Join the Fool for a talk with Chris Mayer, who is the Paul Milstein Professor of Real Estate at Columbia Business School. Mayer is also a visiting scholar at the Federal Reserve Bank of New York, and the co-director of the Richard Paul Richman Center for Business, Law, and Public Policy. His research has delved into topics such as housing cycles, mortgage markets, debt securitization, and commercial real estate valuation.

In the following video, Mayer explains the profound effect the housing market has on the general economic recovery and takes a look at psychological triggers that may or may not work to get people buying again.

Full transcript below.

David Hanson: The formation is the demand side, and housing starts ...

Chris Mayer: Is the supply side, yes.

Hanson: Which we've been trending below what we're going to need to keep up with the historical rate.

Mayer: Yes. Housing starts, if you look at the numbers -- and this is one of the things that we talked about this morning on our panel -- the Joint Center of Housing at Harvard tracks some of the data on the construction and household formation side.

I think those are concerns at the moment, because ordinarily, coming out of a recession, you would have seen the housing market just completely take off and pull the economy out.

Obviously, this recession looks nothing like what the recovery of a typical recession would be, because housing has been so slow. You can easily account for 1%-2% of GDP slower recovery, just based on housing not having done what it normally does.

I pay attention to that, but to my mind, the big things are looking at when we start forming households. That's going to be when we start demanding more housing. That's when prices start coming up to construction costs.

But where they recover, I think a bad benchmark is where they were in 2005 is where they'd expect -- if you're in San Francisco, I believe they'll be above that. If you're in New York or you're in Boston, history says they're going to exceed that level.
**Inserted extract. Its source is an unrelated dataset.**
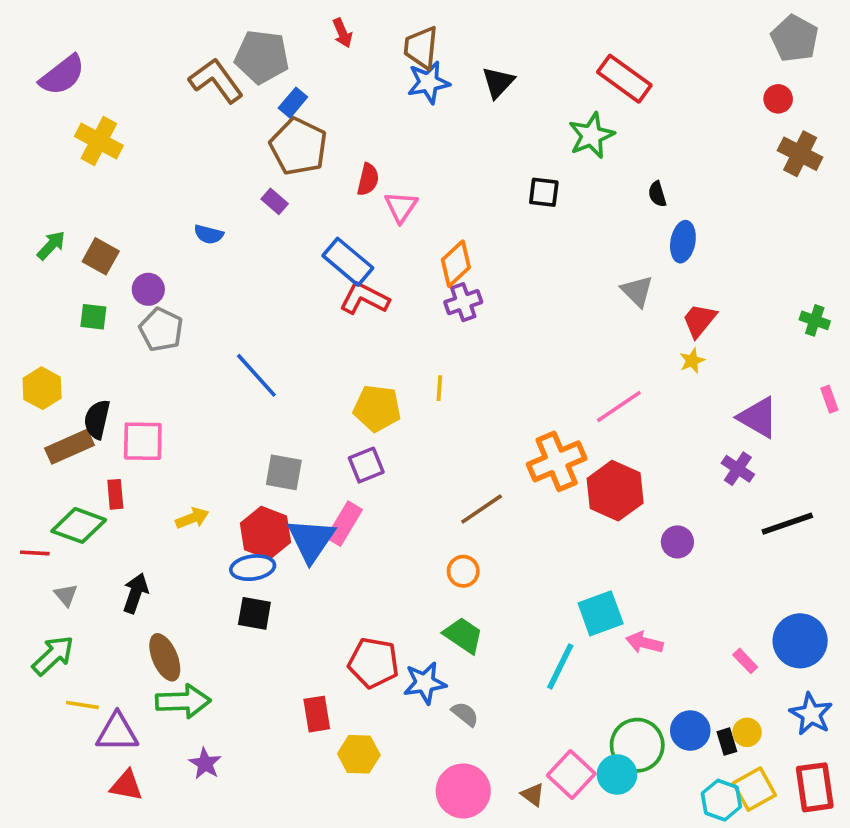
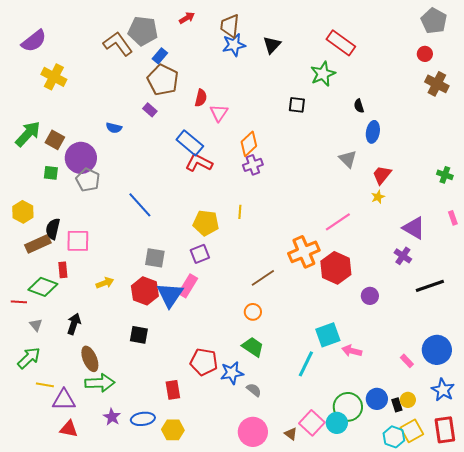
red arrow: (342, 33) -> (187, 18), turned -98
green arrow: (51, 245) -> (28, 134), size x1.6
purple circle: (148, 289) -> (81, 158), size x1.8
blue ellipse: (253, 568) -> (143, 419), moved
yellow hexagon: (359, 754) -> (173, 430), moved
If you're in Las Vegas or Phoenix or Miami, history does not say we're going to exceed those levels any time in the next decade.

Hanson: You talked about people staying at their parents' house longer, delaying things. One of the things that some people point to is, rising rates will get people off the sidelines and that's going to keep us going. Is there evidence to support that rising rates really do serve as a motivation for people to come into the market?
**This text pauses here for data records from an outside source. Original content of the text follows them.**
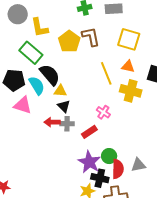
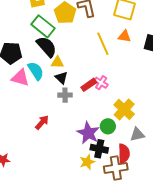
green rectangle: (31, 53) -> (43, 26), moved
cyan semicircle: (37, 85) -> (36, 71), moved
yellow cross: (131, 91) -> (124, 109), moved, turned 30
red arrow: (52, 122) -> (42, 122), moved, turned 133
red rectangle: (89, 132) -> (89, 85), moved
red semicircle: (118, 169) -> (124, 154), moved

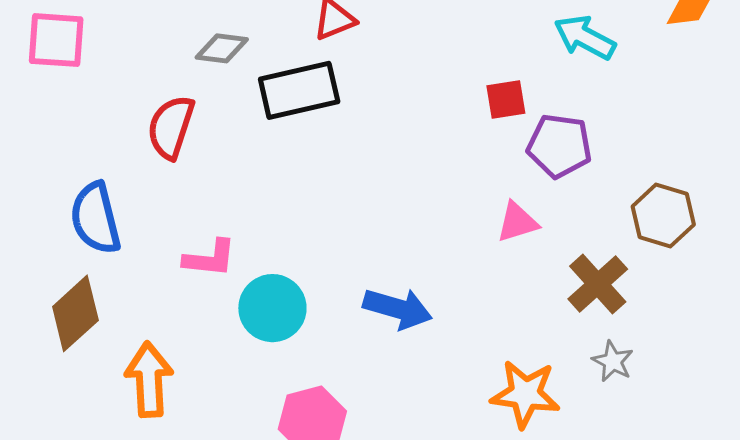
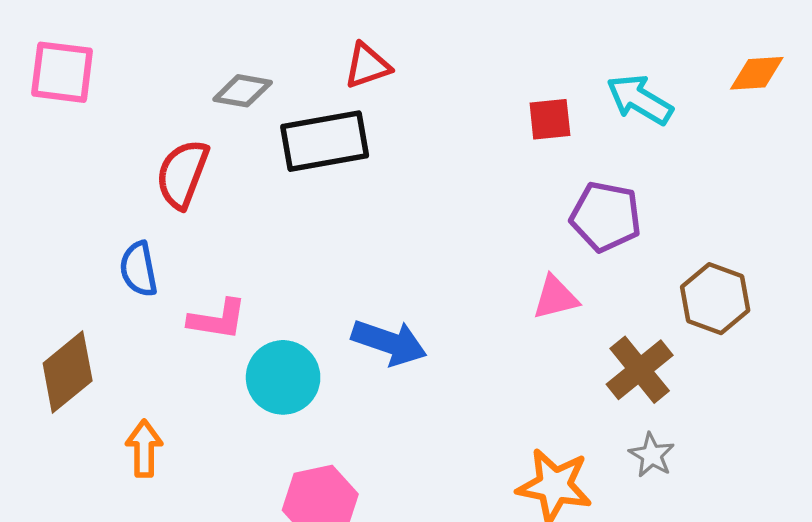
red square: (506, 100) -> (550, 119), moved
blue semicircle: (96, 218) -> (139, 269), moved, size x0.7
blue arrow: (398, 309) -> (389, 342), moved
orange arrow: (149, 380) -> (144, 448), size x0.7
Mayer: It's certainly ... I wouldn't even call it an urban legend.

Hanson: Just a myth?

Mayer: Real estate brokers and mortgage brokers both say it. There's probably something to that view. I haven't ever seen a study on that.
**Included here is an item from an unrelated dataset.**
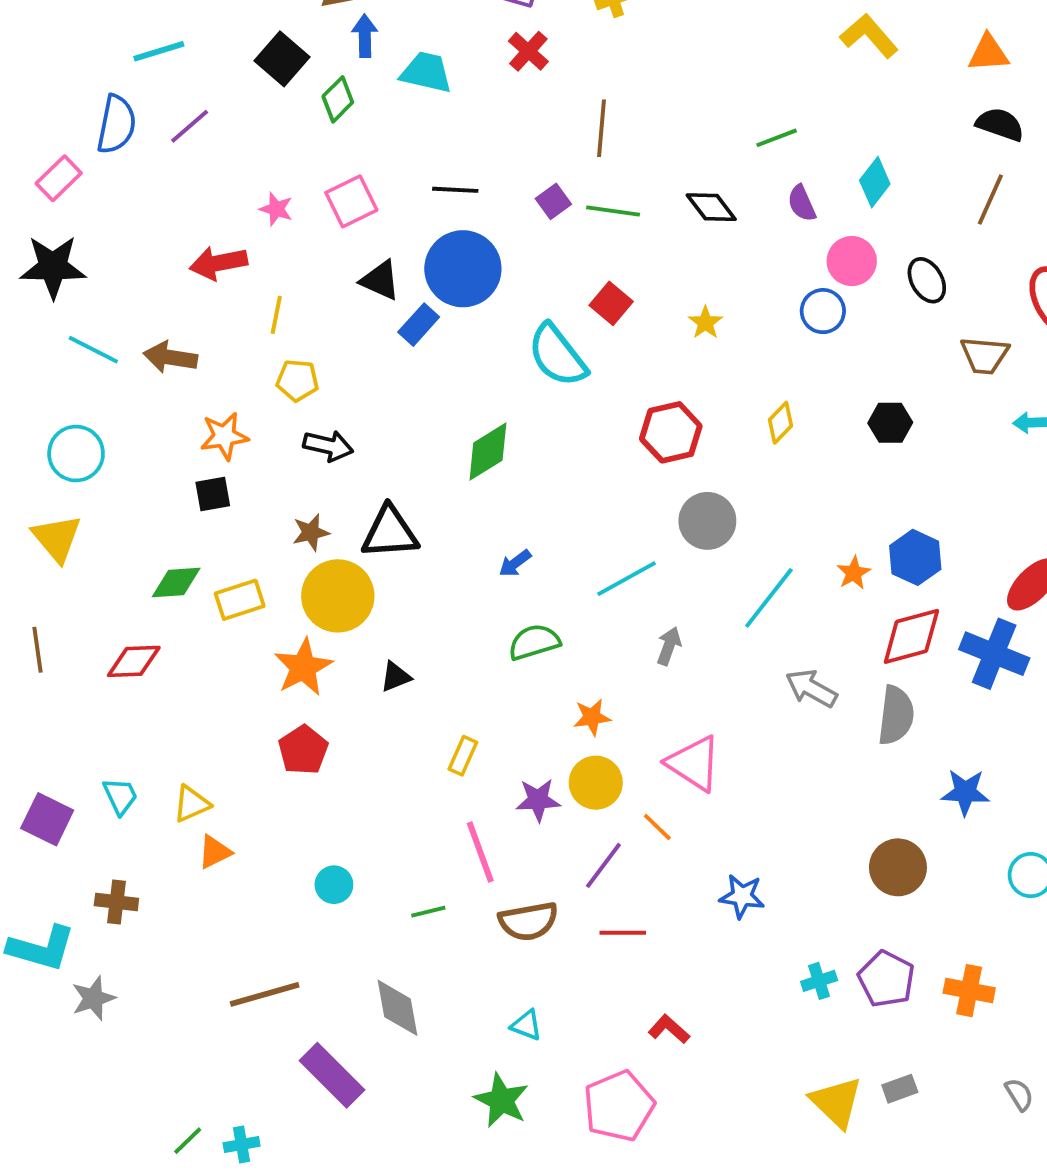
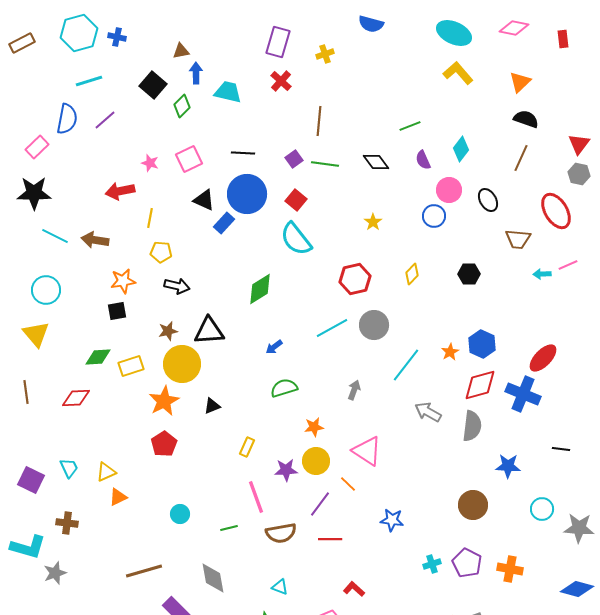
orange triangle: (988, 53) -> (520, 82), turned -40
red square: (611, 303) -> (296, 200), moved
cyan line: (627, 579) -> (332, 328), moved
Obviously it's not ... it can't be a long-run thing, because obviously rising rates make housing less affordable and they're going to push down prices. But in the short run, we all understand people need motivations to do things.

Certainly your listeners understand that on the investment side, that there are triggers that push people into things that aren't necessarily ... you just don't know when the low is going to hit, so the people who are waiting for mortgage rates just to go down a little lower and figured they would never go up again, they went up 100 basis points in a pretty short period of time.